On investit dans un bon sac, on soigne le choix du litrage… et on rentre de rando avec les épaules en feu et le bas du dos noué. Dans neuf cas sur dix, le problème n'est pas le matériel : c'est le réglage. Bien régler son sac à dos de randonnée transforme une charge de 8 kg pénible en un portage que l'on oublie presque. Voici la méthode, dans le bon ordre, et les erreurs de terrain les plus fréquentes.
Le poids repose sur les hanches, pas sur les épaules
C'est la règle qui change tout. Vos hanches et vos jambes sont bien plus endurantes que vos épaules et votre nuque. Un sac de randonnée est conçu pour que 60 à 80 % de la charge repose sur la ceinture ventrale, calée sur le haut du bassin (la crête iliaque), et non sur le ventre. Les bretelles, elles, ne servent qu'à plaquer le sac contre le dos et à le stabiliser : surtout pas à porter tout le poids. Si, en fin de journée, vos trapèzes sont tétanisés et vos hanches intactes, votre réglage est à l'envers.

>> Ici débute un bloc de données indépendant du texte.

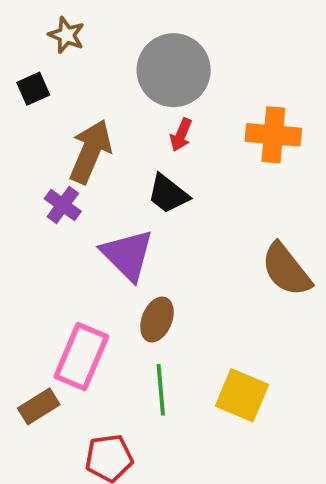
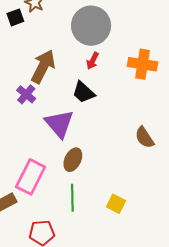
black square: (33, 89) -> (15, 17), moved
brown semicircle: (286, 270) -> (145, 138), size x0.7
yellow square: (242, 395) -> (116, 204), size x0.7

Régler son sac à dos étape par étape
La plupart des randonneurs serrent tout dans le désordre et s'étonnent que rien ne tienne. Procédez toujours ainsi, sac chargé sur le dos :
- Desserrez toutes les sangles avant d'enfiler le sac, pour repartir d'une base neutre.
- Positionnez la ceinture ventrale sur le haut des hanches, puis serrez-la fermement : c'est elle qui encaisse la charge.

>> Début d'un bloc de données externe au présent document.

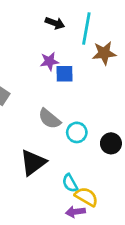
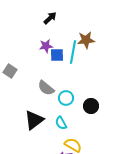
black arrow: (55, 23) -> (50, 18), turned -64
cyan line: (86, 29) -> (73, 52), moved
cyan semicircle: (70, 183) -> (61, 123), moved

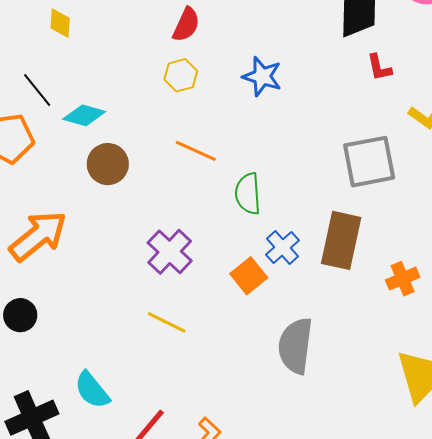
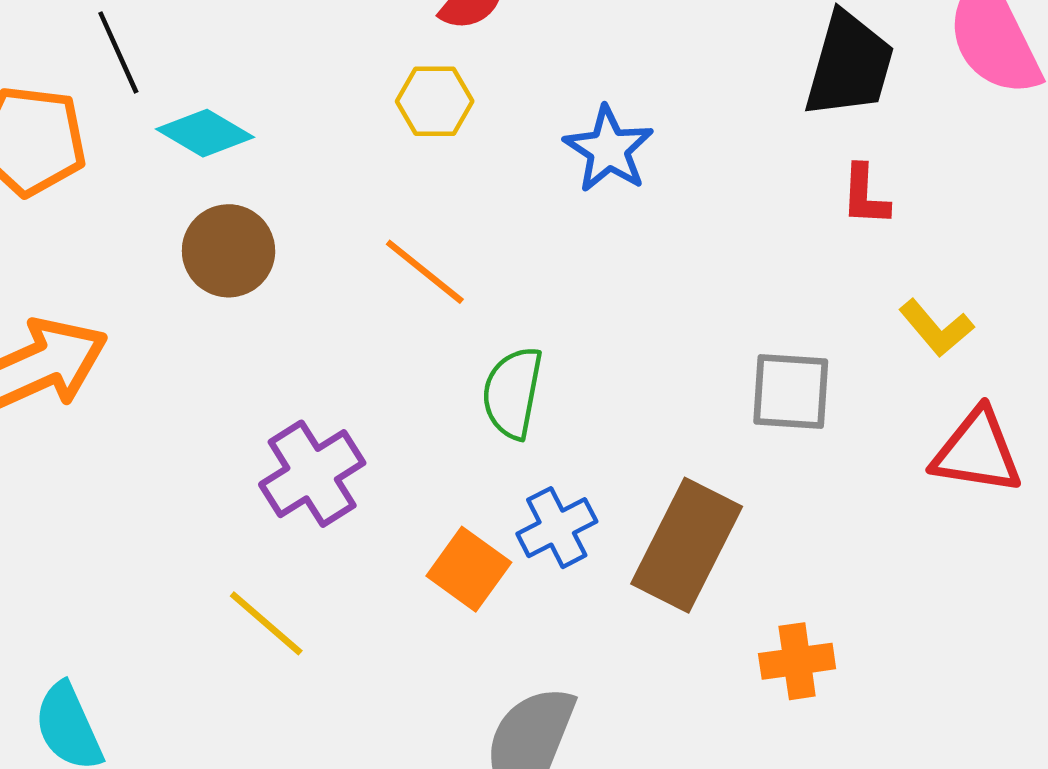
gray square: (369, 162) -> (791, 391), size x0.7
orange square: (249, 276) -> (469, 569), turned -30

- Serrez les bretelles juste assez pour rapprocher le sac du dos, sans soulever la charge de la ceinture.
- Ajustez les rappels de charge (les petites sangles entre le haut des bretelles et le sac) à environ 45° : ils basculent le poids vers vous et libèrent les épaules.

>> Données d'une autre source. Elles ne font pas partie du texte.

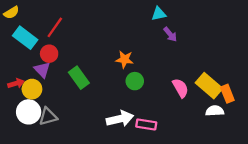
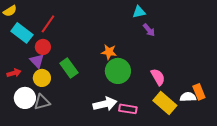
green circle: (135, 81) -> (118, 71), size x1.6
yellow rectangle: (209, 86) -> (165, 103), moved
yellow circle: (32, 89) -> (42, 78), moved
orange rectangle: (227, 94) -> (199, 92), moved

- Fermez la sangle de poitrine (sternum) pour empêcher les bretelles de glisser, sans comprimer la respiration.
Deux minutes de réglage méthodique valent mieux que trois heures de calvaire.
Les erreurs de réglage qui plombent une sortie
- La ceinture trop haute ou trop basse. Trop haut, elle comprime l'estomac ; trop bas, elle glisse et le poids remonte sur les épaules. Elle doit envelopper la crête iliaque.
- Les bretelles sur-serrées. Le réflexe quand on a mal aux épaules… qui aggrave tout en y transférant encore plus de charge. Desserrez, remontez la ceinture, et le poids redescend.
- Les rappels de charge ignorés. Le réglage le plus négligé et l'un des plus efficaces : sans eux, le sac tire vers l'arrière et vous force à vous pencher en avant toute la journée.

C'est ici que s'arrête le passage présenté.